As of January 2005, the largest tourist submarine in use was the Atlantis XIV based out of Waikiki beach. The largest Atlantis-class submarine of its fleet, launched in 1994, can carry 64 passengers and 3 crew (two guides and a pilot) to 150 feet (50 m) deep off the shores of the island of O'ahu in Hawai'i. There, tourists can view a great number of ocean specimens living around artificial reefs.
In common usage, "submarine" means a ship that operates above and below the surface, untethered. Underwater vessels with limited mobility, intended to remain in one place during most of their use, such as those used for rescue, research or salvage purposes are usually called "submersibles". Submersibles are typically transported to their area of operation by surface ships or large submarines and have a very short range. Many submersibles operate on a "tether" or "umbilical", remaining connected to a tender (a submarine, surface vessel or platform).
Bathyspheres are submersibles that lack self-propulsion and used for very deep diving. A predecessor of the bathysphere, the diving bell, consisted of a chamber with an open bottom, lowered into the water. Bathyscaphes are self-propelled deep-diving submersibles reliant on a mother ship on the surface.

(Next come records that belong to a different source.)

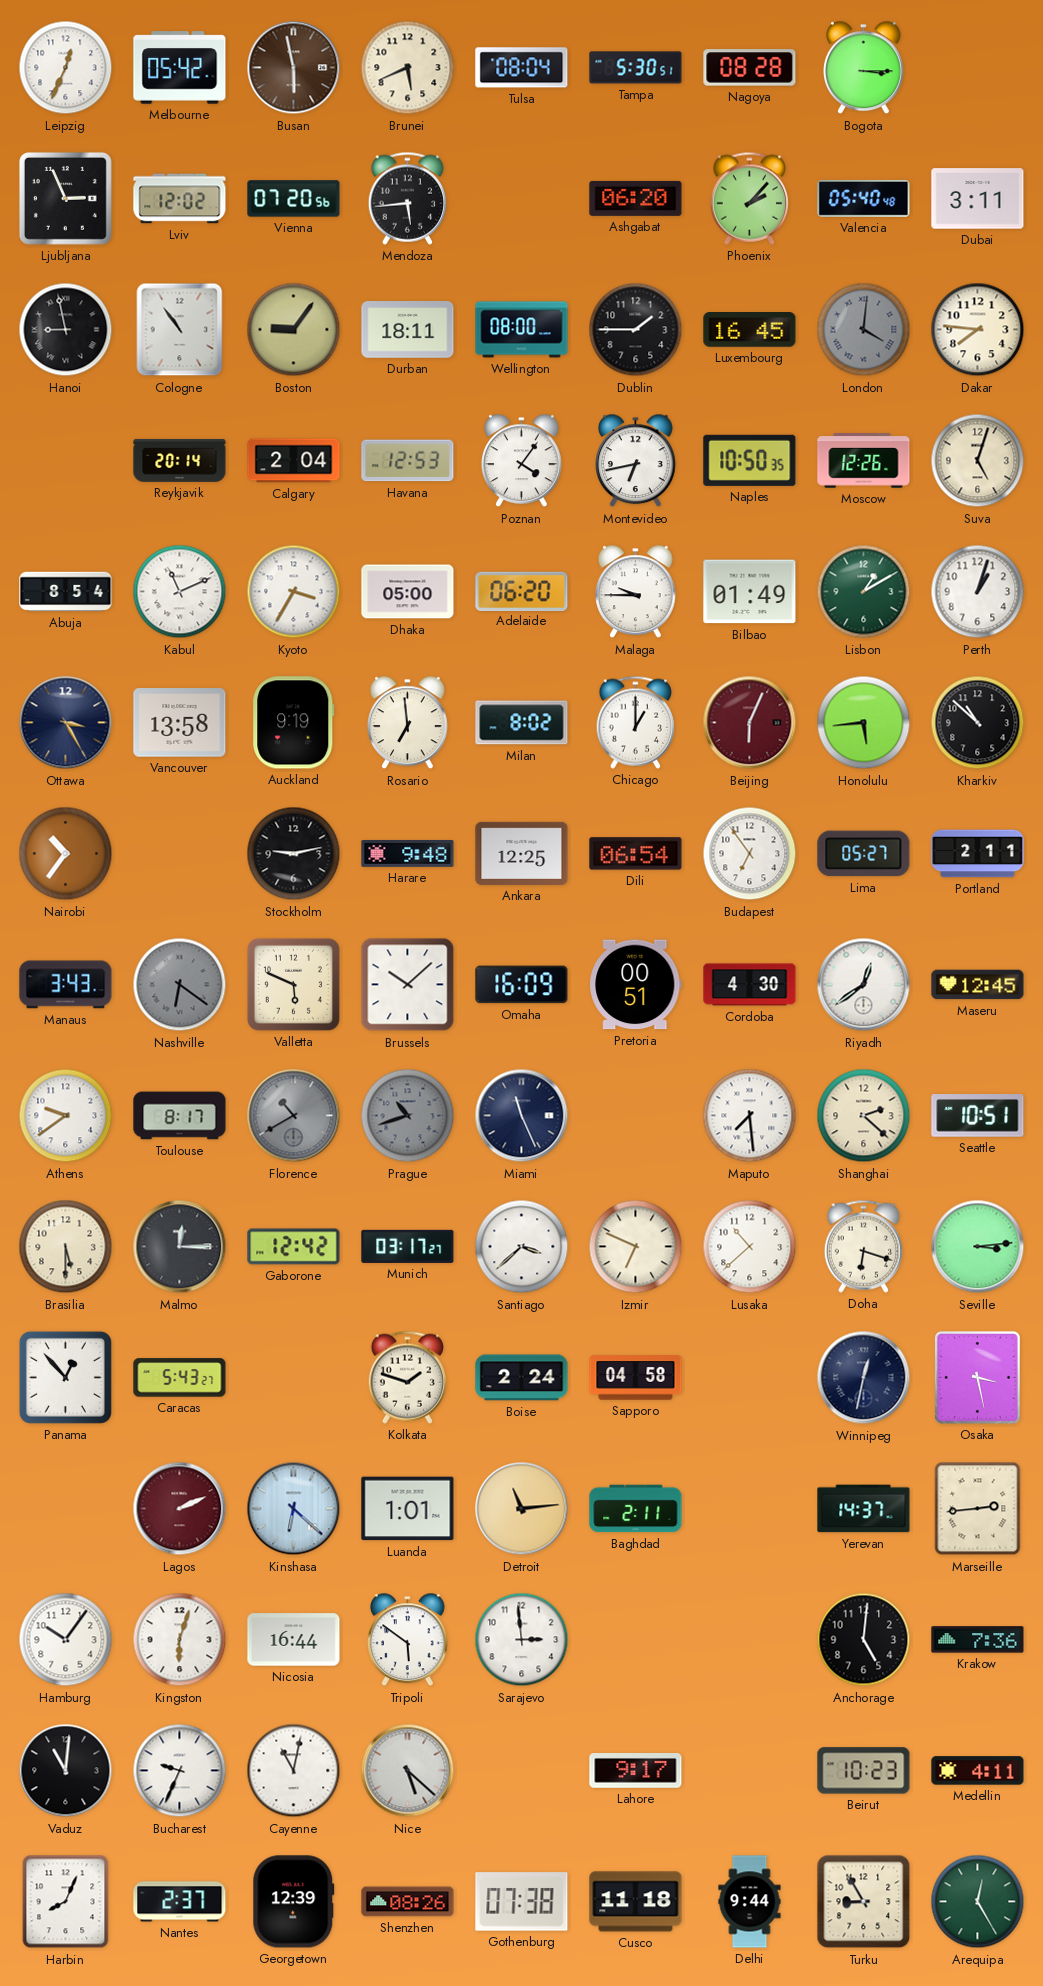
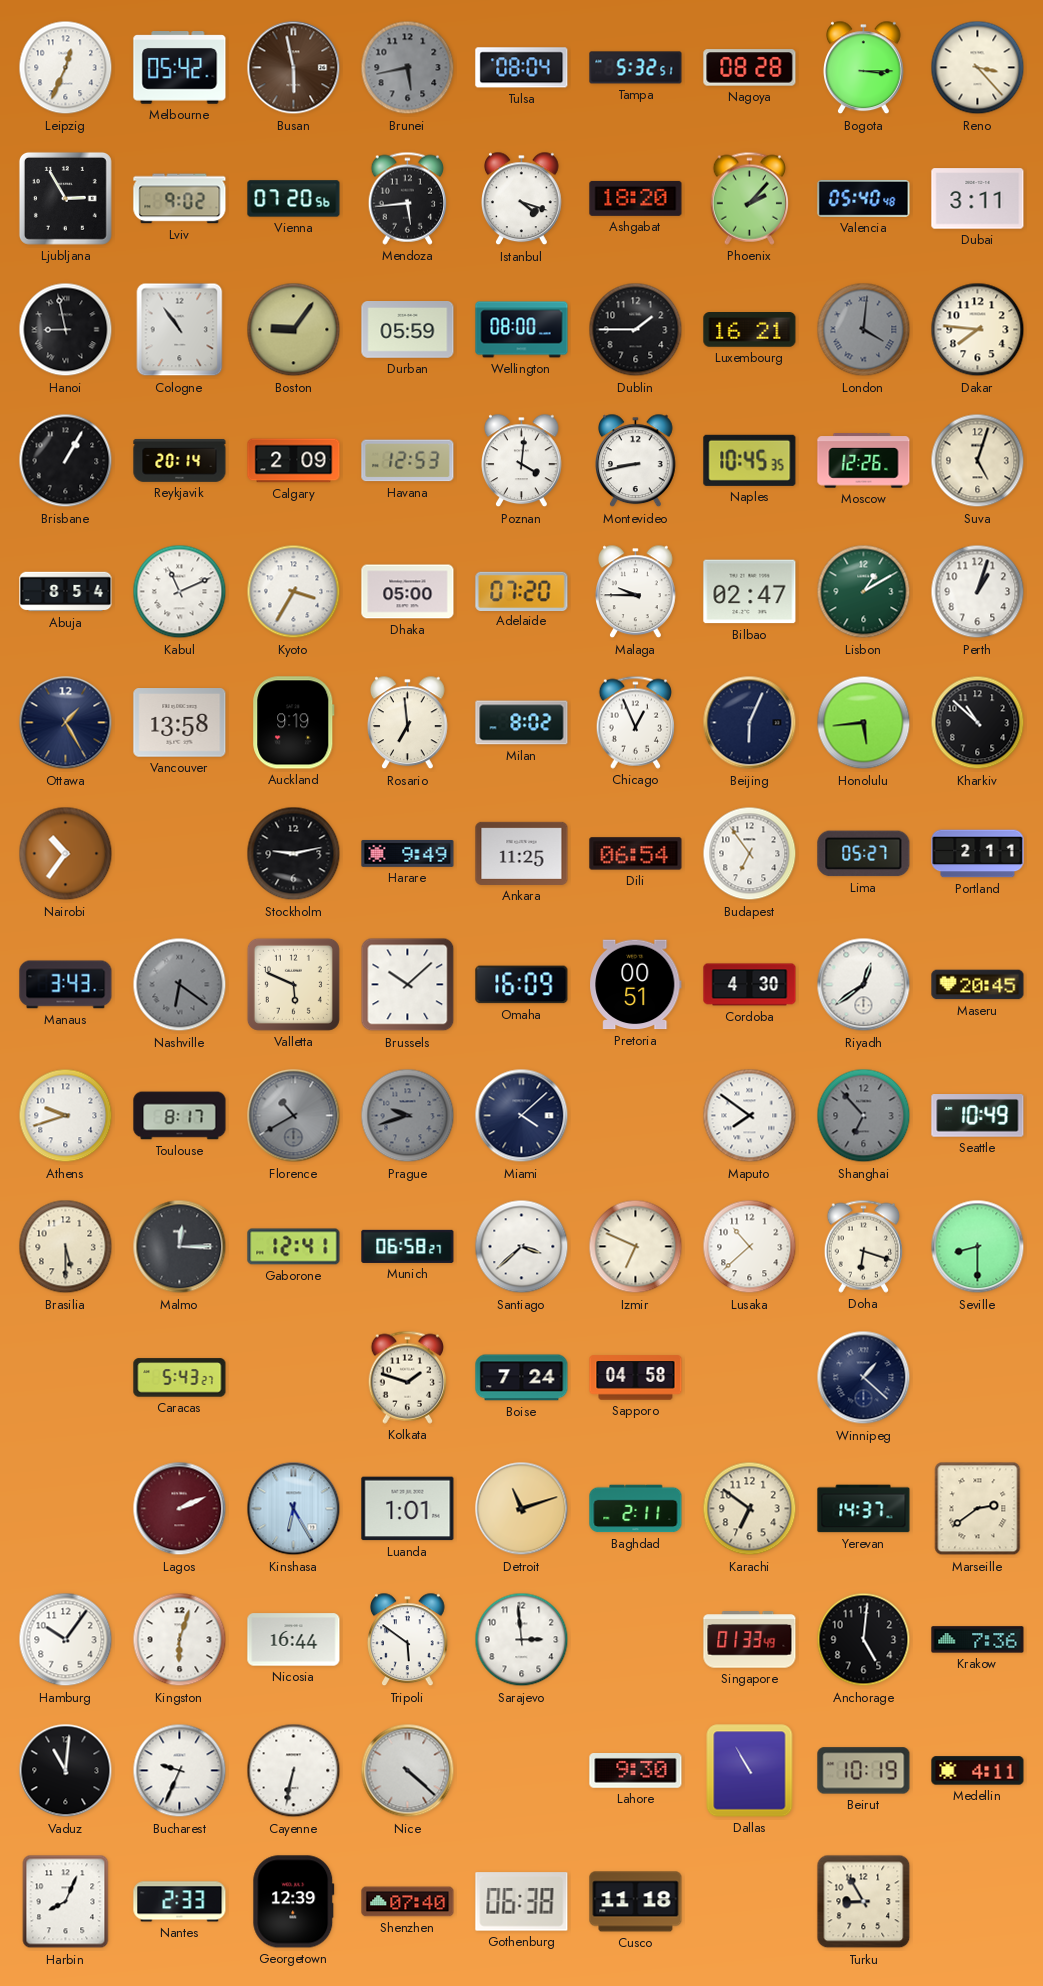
Brunei: 5:41 -> 5:43
Brunei dial: cream -> grey
Tampa: 5:30 -> 5:32
Reno: none -> 3:23
Ljubljana: 2:56 -> 2:55
Lviv: 12:02 -> 9:02
Istanbul: none -> 4:18
Ashgabat: 06:20 -> 18:20
Durban: 18:11 -> 05:59
Luxembourg: 16:45 -> 16:21
Brisbane: none -> 1:05
Calgary: 2:04 -> 2:09
Poznan: 4:06 -> 4:01
Montevideo: 6:43 -> 8:43
Naples: 10:50 -> 10:45
Adelaide: 06:20 -> 07:20
Bilbao: 01:49 -> 02:47
Ottawa: 3:25 -> 1:25
Chicago: 1:00 -> 12:56
Beijing dial: burgundy -> navy
Harare: 9:48 -> 9:49
Ankara: 12:25 -> 11:25
Maseru: 12:45 -> 20:45
Athens: 9:39 -> 9:42
Prague: 10:42 -> 9:42
Miami: 11:26 -> 4:08
Maputo: 7:29 -> 7:51
Shanghai: 2:22 -> 6:53
Shanghai dial: cream -> grey
Seattle: 10:51 -> 10:49
Gaborone: 12:42 -> 12:41
Munich: 03:17 -> 06:58
Seville: 3:14 -> 8:30
Panama: 12:53 -> none
Boise: 2:24 -> 7:24
Winnipeg: 12:32 -> 1:22
Osaka: 3:28 -> none
Kinshasa: 6:22 -> 6:25
Detroit: 11:14 -> 11:12
Karachi: none -> 6:51
Marseille: 2:44 -> 2:39
Singapore: none -> 01:33
Cayenne: 11:02 -> 6:32
Nice: 5:22 -> 4:22
Lahore: 9:17 -> 9:30
Dallas: none -> 10:55
Beirut: 10:23 -> 10:19
Nantes: 2:37 -> 2:33
Shenzhen: 08:26 -> 07:40
Gothenburg: 07:38 -> 06:38
Delhi: 9:44 -> none
Arequipa: 12:25 -> none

A fairly recent development, very small, unmanned submersibles called "marine remotely operated vehicles" (MROVs) are widely used today to work in water too deep or too dangerous for divers. For example, remotely operated vehicles (ROVs) repair offshore petroleum platforms and attach cables to sunken ships to hoist them. A thick cable providing power and communications tethers these remotely operated vehicles to a control center on a ship. Operators on the ship see video images sent back from the robot and may control its propellers and manipulator arm. The wreck of the Titanic was explored by such a vehicle, as well as by a manned vessel.